▶ EXERCISE: Would you please output all the records exactly as given? Pictures should not appear in the copy.

Records drawn from a dataset
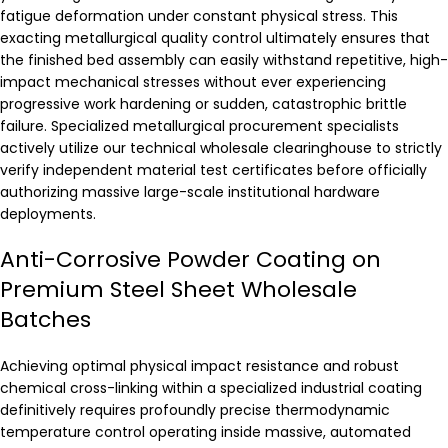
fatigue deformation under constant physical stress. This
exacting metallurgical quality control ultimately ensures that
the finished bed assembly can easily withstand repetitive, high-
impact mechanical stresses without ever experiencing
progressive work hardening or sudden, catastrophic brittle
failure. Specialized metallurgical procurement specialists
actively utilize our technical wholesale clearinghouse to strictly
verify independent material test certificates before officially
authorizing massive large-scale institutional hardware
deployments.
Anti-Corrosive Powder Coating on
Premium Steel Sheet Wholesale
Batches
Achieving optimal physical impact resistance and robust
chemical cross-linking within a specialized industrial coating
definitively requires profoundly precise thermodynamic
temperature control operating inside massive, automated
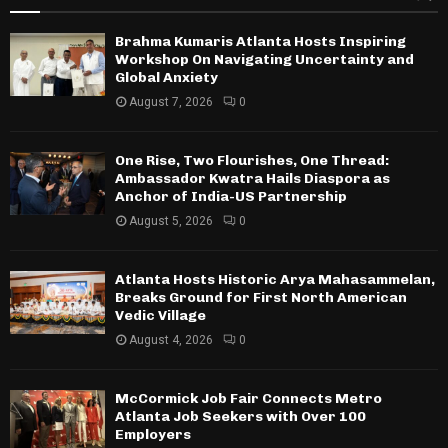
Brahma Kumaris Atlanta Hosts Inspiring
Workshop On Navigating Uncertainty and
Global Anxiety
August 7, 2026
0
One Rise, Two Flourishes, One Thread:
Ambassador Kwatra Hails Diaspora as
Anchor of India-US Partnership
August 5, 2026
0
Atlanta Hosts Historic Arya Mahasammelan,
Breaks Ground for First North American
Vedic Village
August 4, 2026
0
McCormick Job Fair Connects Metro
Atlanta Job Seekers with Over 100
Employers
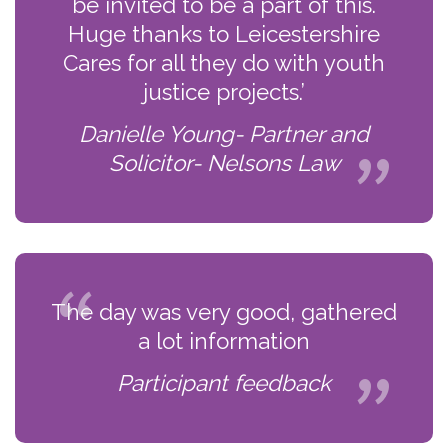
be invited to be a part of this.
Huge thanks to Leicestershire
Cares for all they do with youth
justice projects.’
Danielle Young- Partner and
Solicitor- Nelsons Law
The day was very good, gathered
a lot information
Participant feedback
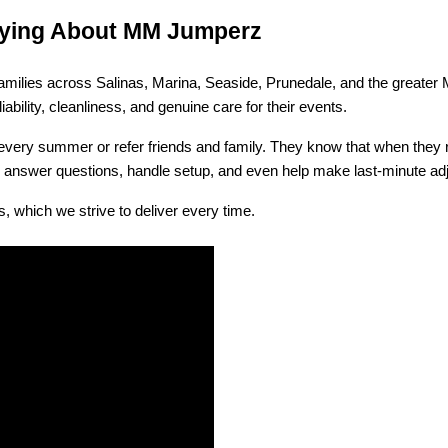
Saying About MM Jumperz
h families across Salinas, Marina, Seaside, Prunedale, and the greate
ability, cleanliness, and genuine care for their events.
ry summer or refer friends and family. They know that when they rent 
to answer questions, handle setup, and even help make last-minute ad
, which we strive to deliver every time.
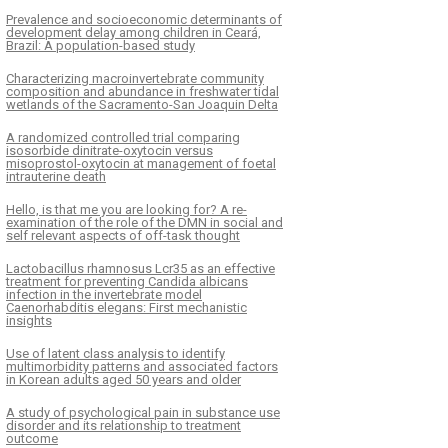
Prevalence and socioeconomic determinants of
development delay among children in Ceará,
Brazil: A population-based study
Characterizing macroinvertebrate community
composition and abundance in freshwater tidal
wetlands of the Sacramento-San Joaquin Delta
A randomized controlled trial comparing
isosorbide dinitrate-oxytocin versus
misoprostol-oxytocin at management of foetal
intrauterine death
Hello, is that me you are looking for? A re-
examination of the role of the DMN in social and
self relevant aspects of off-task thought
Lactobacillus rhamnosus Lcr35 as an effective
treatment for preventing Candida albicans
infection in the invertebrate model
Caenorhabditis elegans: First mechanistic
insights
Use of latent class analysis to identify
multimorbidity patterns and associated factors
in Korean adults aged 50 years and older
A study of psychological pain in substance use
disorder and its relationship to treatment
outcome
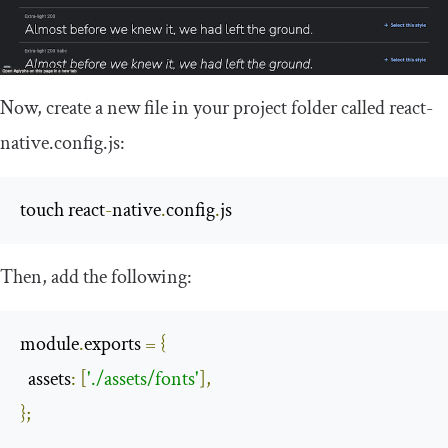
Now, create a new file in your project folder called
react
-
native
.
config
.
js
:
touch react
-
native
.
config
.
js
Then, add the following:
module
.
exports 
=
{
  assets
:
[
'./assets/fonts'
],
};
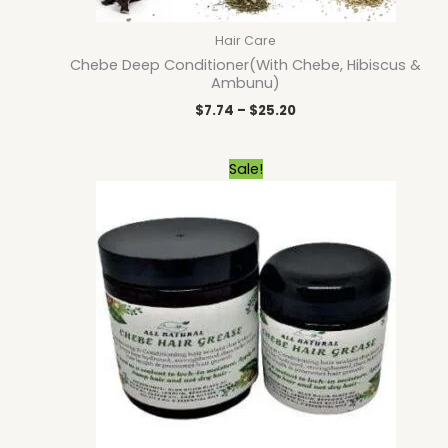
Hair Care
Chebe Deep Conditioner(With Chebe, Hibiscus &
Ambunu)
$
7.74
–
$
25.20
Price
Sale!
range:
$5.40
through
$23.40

▶ TASK RESPONSE:
fatigue deformation under constant physical stress. This
exacting metallurgical quality control ultimately ensures that
the finished bed assembly can easily withstand repetitive, high-
impact mechanical stresses without ever experiencing
progressive work hardening or sudden, catastrophic brittle
failure. Specialized metallurgical procurement specialists
actively utilize our technical wholesale clearinghouse to strictly
verify independent material test certificates before officially
authorizing massive large-scale institutional hardware
deployments.
Anti-Corrosive Powder Coating on
Premium Steel Sheet Wholesale
Batches
Achieving optimal physical impact resistance and robust
chemical cross-linking within a specialized industrial coating
definitively requires profoundly precise thermodynamic
temperature control operating inside massive, automated
Brahma Kumaris Atlanta Hosts Inspiring
Workshop On Navigating Uncertainty and
Global Anxiety
August 7, 2026
0
One Rise, Two Flourishes, One Thread:
Ambassador Kwatra Hails Diaspora as
Anchor of India-US Partnership
August 5, 2026
0
Atlanta Hosts Historic Arya Mahasammelan,
Breaks Ground for First North American
Vedic Village
August 4, 2026
0
McCormick Job Fair Connects Metro
Atlanta Job Seekers with Over 100
Employers
be invited to be a part of this.
Huge thanks to Leicestershire
Cares for all they do with youth
justice projects.’
Danielle Young- Partner and
Solicitor- Nelsons Law
The day was very good, gathered
a lot information
Participant feedback
Saying About MM Jumperz
h families across Salinas, Marina, Seaside, Prunedale, and the greate
ability, cleanliness, and genuine care for their events.
ry summer or refer friends and family. They know that when they rent 
to answer questions, handle setup, and even help make last-minute ad
, which we strive to deliver every time.
Prevalence and socioeconomic determinants of
development delay among children in Ceará,
Brazil: A population-based study
Characterizing macroinvertebrate community
composition and abundance in freshwater tidal
wetlands of the Sacramento-San Joaquin Delta
A randomized controlled trial comparing
isosorbide dinitrate-oxytocin versus
misoprostol-oxytocin at management of foetal
intrauterine death
Hello, is that me you are looking for? A re-
examination of the role of the DMN in social and
self relevant aspects of off-task thought
Lactobacillus rhamnosus Lcr35 as an effective
treatment for preventing Candida albicans
infection in the invertebrate model
Caenorhabditis elegans: First mechanistic
insights
Use of latent class analysis to identify
multimorbidity patterns and associated factors
in Korean adults aged 50 years and older
A study of psychological pain in substance use
disorder and its relationship to treatment
outcome
Now, create a new file in your project folder called
react
-
native
.
config
.
js
:
touch react
-
native
.
config
.
js
Then, add the following:
module
.
exports 
=
{
  assets
:
[
'./assets/fonts'
],
};
Hair Care
Chebe Deep Conditioner(With Chebe, Hibiscus &
Ambunu)
$
7.74
–
$
25.20
Price
Sale!
range:
$5.40
through
$23.40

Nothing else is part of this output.